真剣なその顔に似合わず言い出したことは今日も今日とて馬鹿馬鹿しいことだったけれど、本人にとってはいたって大真面目な疑問らしく、口元に手を押し当てて考えるポーズをしていた。


「なあ。理沙ねえはどうしてだと思う?」


訊かれて心の中で毒づく。あんたの周りにいる女子たちのことなんてわたしが知るかよ、と。


大悟の周りにいるのはどうせ私とは全然違っておしゃれでかわいい女の子たちなんだろう。どうやら合コン帰りだという今日も、ちやほやしてくる彼女たちの中で誰かお気に召した女子でもいたようだ。

香水の甘い匂いに簡単に引っ掛かってくるなんて、相変わらず分かりやすい男だ。


「理沙ねえ、聞いてるか?」


わたしが答えずにいると、大悟が不満そうな声で同じことを訊いてくる。


「はいはい。そんなの、フェロモンでも出てるからじゃないの」
「フェロモン?」


見るともなしに広げた雑誌に目を落としたままわたしが適当に答えると、大悟は「……ああ、なるほど」と声を上げる。


「たしかにそういう感じかも」


なんか無性に嗅ぎたくなる匂いなんだよな、と独り言のように呟き大悟はうんうんと頷く。



----------あたまの弱いやつだな。



フェロモンなんてものがあるんだとしても、それが人間の嗅覚で知覚できるはずがない。何を納得してるんだろうこの馬鹿は。

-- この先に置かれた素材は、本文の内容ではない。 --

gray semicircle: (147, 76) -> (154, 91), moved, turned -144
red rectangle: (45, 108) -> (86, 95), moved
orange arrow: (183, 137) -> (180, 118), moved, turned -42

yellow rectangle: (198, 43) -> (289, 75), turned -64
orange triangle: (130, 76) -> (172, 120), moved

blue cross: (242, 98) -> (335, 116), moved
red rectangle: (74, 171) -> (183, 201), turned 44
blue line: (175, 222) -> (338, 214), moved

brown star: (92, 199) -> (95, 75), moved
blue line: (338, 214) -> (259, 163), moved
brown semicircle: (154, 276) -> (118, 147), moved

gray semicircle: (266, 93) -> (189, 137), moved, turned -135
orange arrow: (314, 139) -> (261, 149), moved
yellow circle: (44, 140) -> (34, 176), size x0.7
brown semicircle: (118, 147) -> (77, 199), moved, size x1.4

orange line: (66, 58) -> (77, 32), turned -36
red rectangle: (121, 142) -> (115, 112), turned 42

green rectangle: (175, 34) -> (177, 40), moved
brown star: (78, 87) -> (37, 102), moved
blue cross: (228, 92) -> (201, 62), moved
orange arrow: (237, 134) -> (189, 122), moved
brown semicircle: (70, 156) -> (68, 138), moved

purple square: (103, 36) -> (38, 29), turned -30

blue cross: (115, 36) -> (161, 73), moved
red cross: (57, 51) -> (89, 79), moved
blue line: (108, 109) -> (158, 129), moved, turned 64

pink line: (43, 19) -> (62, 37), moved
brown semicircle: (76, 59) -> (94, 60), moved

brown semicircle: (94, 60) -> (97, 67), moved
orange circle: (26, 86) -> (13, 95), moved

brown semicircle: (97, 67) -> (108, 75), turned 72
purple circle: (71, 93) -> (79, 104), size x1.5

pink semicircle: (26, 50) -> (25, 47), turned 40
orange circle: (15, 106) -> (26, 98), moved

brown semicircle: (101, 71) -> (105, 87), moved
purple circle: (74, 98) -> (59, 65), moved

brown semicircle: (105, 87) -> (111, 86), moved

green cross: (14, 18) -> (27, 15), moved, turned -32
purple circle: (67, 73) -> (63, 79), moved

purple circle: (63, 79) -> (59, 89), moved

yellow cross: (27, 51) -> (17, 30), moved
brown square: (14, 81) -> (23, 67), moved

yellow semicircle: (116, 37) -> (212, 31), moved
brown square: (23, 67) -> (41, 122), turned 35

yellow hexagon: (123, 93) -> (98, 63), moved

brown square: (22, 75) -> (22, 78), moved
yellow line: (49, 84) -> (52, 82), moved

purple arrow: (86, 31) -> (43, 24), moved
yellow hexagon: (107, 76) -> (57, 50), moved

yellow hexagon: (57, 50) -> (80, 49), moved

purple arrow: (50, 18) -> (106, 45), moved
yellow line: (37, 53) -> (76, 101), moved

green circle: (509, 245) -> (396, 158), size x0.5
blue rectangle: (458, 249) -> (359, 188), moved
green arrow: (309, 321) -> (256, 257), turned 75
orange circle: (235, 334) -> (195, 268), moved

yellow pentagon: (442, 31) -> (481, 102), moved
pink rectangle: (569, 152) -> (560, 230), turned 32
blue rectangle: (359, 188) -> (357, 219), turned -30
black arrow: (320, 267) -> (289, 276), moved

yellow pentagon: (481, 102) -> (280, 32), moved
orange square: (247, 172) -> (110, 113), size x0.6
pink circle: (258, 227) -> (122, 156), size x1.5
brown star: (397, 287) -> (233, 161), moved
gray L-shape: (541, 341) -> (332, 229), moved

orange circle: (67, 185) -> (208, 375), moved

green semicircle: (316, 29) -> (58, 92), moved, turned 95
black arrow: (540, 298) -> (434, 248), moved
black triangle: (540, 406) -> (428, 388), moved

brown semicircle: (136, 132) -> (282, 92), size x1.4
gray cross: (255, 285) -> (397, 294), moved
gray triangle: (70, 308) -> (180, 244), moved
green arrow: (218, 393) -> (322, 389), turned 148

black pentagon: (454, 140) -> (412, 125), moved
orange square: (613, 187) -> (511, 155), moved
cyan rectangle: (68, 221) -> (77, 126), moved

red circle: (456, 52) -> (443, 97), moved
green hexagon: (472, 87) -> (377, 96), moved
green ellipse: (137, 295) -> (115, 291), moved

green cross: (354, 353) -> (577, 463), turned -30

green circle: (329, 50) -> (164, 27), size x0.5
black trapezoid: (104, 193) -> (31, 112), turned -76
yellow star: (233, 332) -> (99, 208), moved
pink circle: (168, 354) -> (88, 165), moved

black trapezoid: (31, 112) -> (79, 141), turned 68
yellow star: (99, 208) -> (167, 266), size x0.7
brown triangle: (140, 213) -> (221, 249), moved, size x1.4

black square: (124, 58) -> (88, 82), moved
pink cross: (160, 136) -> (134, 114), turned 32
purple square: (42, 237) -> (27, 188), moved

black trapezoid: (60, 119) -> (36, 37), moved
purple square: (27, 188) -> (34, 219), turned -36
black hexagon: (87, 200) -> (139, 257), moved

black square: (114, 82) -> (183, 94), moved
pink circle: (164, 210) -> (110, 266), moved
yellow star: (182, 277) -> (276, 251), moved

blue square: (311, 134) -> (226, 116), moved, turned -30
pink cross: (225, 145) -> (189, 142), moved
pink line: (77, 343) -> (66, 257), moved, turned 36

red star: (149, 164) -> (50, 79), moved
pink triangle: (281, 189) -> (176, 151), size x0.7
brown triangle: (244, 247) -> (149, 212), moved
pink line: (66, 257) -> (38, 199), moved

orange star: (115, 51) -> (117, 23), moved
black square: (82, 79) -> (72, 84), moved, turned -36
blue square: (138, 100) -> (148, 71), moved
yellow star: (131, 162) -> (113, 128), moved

さすが毎年「やべ。必修落としそうだ」と期末に騒ぎ出すだけのことはある。

見た目はちょっとSっぽく見えるくらいクールに整ったいい男なのに。この顔で中身はただの馬鹿なんてほんと残念なやつだ。

だからこんな非常識な時間にわたしみたいな微妙な年齢の女の家に何も考えずに遊びに来れてしまうのだろう。



「……本当に馬鹿な奴」


大悟に聞こえるかもしれないのを承知の上で呟いていた。